Normalized value of the number of targets for each component:

Nti = Nt1 × 100/∑Nt1 − n

Normalized value of the number of pathways for each component:

Npi = Np 1 × 100/∑Np 1 − n

Contribution weight of each component to the number of targets:

Ti = Nti × Ci/∑(Nt1 × C1, …, Ntn × Cn) × 100

Contribution weight of the number of pathways for each component:

Pi = Npi × Ci/∑(Np1 × C1, …, Npn × Cn) × 100

where Nt is the number of target sites corresponding to each component; Np is the number of pathways corresponding to each component; C is the relative percentage of each component (%).

3.7. Data Analysis

Prism 6 software (GraphPad, San Diego, CA, USA) and OriginLab-9.0s (OriginLab, Northampton, MA, USA) were used for data analysis and plotting. Results are expressed as the mean ± standard deviation. The data were analyzed by using one-way analysis of variance with Dunnett’s multiple comparisons test. Pearson correlation analysis was performed with SPSS (Version 17.0, SPSS Inc., Chicago, IL, USA). * p < 0.05; ** p < 0.01; *** p < 0.001; **** p < 0.0001 were considered as statistically significant.

4. Conclusions

This study highlights the potential of BEO as a promising candidate for developing safe and effective topical formulations with dual antibacterial and anti-inflammatory functions. By demonstrating its inhibitory effects on S. epidermidis through disruption of bacterial membranes and confirming its anti-inflammatory efficacy in LPS-stimulated macrophages, BEO emerges as a multi-target therapeutic agent with both microbiological and immunomodulatory relevance.
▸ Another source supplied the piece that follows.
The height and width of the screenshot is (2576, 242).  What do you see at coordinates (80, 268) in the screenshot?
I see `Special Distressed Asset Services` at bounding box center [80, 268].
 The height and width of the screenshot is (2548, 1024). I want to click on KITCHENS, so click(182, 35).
Network pharmacology further elucidated that the bioactivity of BEO is predominantly driven by borneol and modulated through key targets such as CYP19A1 and PPAR-α, primarily via metabolic signaling pathways. These insights not only deepen the mechanistic understanding of the action of BEO but also establish a scientific foundation for its potential application in treating inflammatory skin disorders. Future work may focus on in vivo efficacy and formulation development to translate these findings into use.